The recent and precipitous fall in value of Bitcoin should serve as a reminder of the importance of financial education. Over the course of the last 5 years, its value has whipsawed from one extreme to another. Some early buyers of the crypto-token have fared well while some more recent buyers have seen values plummet.
Bitcoin is only one of many such types of modern alternative investments. It surely won’t be the last and to reinforce this point, the rise of so-called non-fungible tokens or NFTs is another iteration of investments that are broadly available but sometimes little understood.
This is why it is important financial education is made more broadly available in schools across the country.
Financial education is not merely about teaching kids about how to manage their money or to budget and save. Rather it is teaching them to think a little differently. To get them to plan, to evaluate, to consider risks and understand some key concepts. Such examples include how to read a payslip, to develop an understanding of why we pay income tax and what those taxes (and PRSI) are used for. Or to inform kids on the basic elements of investing. Of how compound interest works and why people may sometimes need to use credit.
MoneyWhizz has developed a comprehensive financial education framework. Generally, it is based on 6 key areas:
- Earning and income
- Saving and spending
- Credit and debt
- Risk and protection
- Financial decision-making
To ensure the content is relevant for various age groups, the material is presented in a way that is tailored for
- Age 5 -7
- Age 8 – 11
- Age 12 – 18 and
- Age 18 and older
Teaching them financial confidence
Money is no longer about notes and coins. Modern money is about a lot more. There are aspects of money and financial decisions that children face today which their parents did not. Online purchases and even, online investing are just some examples. So, it is important to prepare them with a foundation of financial knowledge that will give them a chance of asking the right questions and limiting many of the risks too!

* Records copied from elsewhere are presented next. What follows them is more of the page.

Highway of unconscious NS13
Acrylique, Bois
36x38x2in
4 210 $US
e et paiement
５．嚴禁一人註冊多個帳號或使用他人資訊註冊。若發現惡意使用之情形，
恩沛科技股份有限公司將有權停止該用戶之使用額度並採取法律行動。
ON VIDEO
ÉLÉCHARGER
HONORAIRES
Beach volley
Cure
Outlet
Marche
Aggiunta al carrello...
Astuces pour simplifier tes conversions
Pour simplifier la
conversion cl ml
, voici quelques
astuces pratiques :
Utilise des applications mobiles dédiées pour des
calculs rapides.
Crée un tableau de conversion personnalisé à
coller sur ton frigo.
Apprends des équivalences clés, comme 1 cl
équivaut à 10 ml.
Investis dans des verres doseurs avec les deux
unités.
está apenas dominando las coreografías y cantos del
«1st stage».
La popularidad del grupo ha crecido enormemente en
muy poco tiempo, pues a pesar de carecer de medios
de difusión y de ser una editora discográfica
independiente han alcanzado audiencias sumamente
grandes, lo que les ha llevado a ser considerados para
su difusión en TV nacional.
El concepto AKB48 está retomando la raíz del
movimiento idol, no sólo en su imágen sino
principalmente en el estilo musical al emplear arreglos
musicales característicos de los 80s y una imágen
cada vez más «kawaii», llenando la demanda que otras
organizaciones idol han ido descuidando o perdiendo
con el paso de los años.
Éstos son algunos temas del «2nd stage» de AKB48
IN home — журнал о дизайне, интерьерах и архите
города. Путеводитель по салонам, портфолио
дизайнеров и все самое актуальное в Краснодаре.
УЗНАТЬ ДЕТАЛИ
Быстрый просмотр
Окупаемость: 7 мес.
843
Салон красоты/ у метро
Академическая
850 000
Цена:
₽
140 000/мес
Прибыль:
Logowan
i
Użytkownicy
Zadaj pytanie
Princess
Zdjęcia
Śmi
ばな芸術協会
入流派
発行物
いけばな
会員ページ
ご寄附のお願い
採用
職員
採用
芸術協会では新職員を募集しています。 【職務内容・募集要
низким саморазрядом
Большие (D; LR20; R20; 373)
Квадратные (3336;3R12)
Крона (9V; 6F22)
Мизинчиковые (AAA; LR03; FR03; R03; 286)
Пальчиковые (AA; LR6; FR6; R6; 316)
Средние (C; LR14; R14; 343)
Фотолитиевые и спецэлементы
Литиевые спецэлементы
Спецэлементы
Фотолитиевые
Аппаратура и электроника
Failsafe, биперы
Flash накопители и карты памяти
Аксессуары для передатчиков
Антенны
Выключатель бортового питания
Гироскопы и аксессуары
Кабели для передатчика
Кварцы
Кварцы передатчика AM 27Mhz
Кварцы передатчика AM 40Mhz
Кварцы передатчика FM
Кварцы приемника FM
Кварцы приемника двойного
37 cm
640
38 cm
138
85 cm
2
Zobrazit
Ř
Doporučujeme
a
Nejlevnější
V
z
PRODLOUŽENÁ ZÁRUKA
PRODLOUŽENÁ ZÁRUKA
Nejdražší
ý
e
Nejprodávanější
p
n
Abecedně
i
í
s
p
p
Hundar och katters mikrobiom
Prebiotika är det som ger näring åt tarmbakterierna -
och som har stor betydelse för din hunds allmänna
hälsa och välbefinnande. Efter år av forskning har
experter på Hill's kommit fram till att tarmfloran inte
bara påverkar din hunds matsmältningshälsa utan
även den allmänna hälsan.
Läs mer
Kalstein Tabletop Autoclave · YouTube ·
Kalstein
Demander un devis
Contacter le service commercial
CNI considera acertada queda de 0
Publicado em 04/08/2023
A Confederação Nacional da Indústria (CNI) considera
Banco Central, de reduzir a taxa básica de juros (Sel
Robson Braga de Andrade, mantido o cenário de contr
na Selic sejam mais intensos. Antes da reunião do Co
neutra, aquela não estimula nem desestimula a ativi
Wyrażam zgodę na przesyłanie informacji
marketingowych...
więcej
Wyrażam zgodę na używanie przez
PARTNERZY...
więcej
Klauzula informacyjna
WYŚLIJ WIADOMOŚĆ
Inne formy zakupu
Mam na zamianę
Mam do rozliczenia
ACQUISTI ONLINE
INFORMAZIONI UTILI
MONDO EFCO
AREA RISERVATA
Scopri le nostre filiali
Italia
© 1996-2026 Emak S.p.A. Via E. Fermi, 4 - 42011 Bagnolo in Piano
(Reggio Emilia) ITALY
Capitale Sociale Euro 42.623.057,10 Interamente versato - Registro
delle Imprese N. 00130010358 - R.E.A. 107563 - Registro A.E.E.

Bitcoin serves as a good example. With growing access to investing, some children as young as age 16 have been able to make Bitcoin purchases on their own. However, with little investing knowledge, many were buying because of market hype and without a deeper understanding of how it worked and the investment risk it carried.
In an ideal world, a foundation level understanding of investing and risk might prompt some essential questions such as whether not the investment was safe in the first place. However, this is also a question that some adults invested in the crypto-token should be asking too!